PROBLEM DESCRIPTION:
The string "über" appears in some lines of the entries that follow; copy each such line.

DATA PROVIDED:

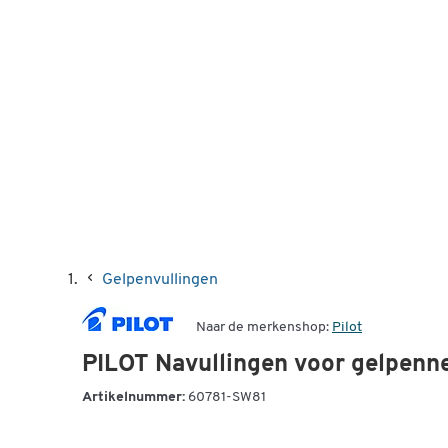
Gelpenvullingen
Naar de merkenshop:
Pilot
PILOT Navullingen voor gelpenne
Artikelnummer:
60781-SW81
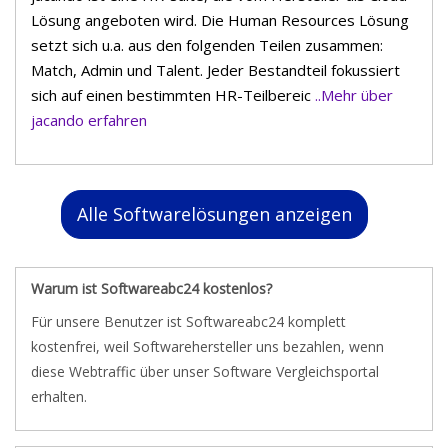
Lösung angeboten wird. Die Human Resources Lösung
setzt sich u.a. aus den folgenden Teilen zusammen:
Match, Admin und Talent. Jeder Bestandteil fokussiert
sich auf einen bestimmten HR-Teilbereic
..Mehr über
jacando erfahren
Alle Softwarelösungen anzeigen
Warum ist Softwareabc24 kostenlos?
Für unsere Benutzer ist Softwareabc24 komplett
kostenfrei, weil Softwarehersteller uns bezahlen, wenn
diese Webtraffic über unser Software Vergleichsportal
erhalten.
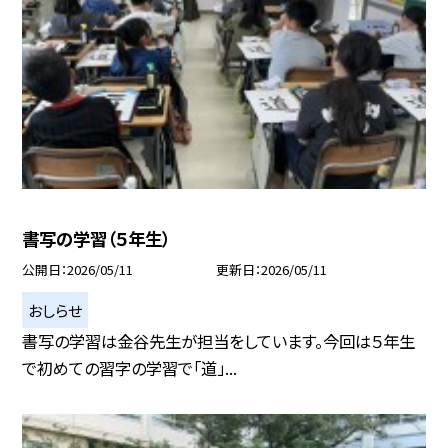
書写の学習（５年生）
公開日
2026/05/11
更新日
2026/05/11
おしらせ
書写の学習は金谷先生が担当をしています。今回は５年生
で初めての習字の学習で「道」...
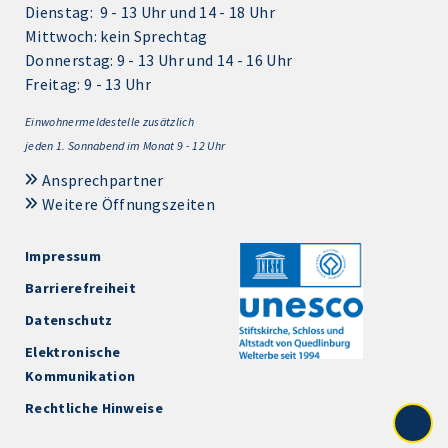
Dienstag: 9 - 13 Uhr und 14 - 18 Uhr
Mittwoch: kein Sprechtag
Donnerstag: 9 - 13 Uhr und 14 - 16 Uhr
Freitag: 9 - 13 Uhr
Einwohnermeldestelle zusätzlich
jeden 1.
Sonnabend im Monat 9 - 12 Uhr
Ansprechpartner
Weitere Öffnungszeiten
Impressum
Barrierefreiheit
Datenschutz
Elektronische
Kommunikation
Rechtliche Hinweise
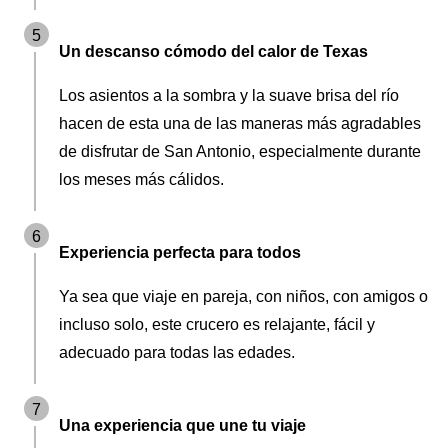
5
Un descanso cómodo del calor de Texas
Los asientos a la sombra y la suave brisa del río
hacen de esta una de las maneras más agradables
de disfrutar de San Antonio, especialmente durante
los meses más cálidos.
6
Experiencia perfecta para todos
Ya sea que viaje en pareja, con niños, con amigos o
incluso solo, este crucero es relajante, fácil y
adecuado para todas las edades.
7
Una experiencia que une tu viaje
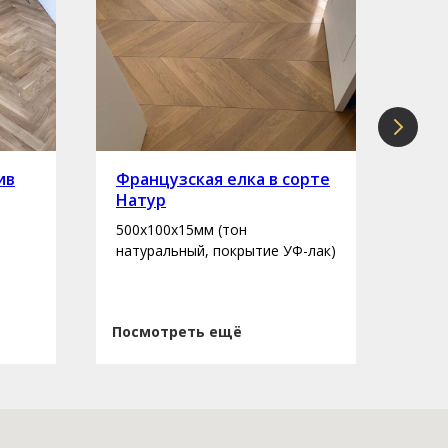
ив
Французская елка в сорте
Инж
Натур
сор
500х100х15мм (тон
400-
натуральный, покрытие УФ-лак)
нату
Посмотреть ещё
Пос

ANSWER TO THIS PROBLEM:
..Mehr über
diese Webtraffic über unser Software Vergleichsportal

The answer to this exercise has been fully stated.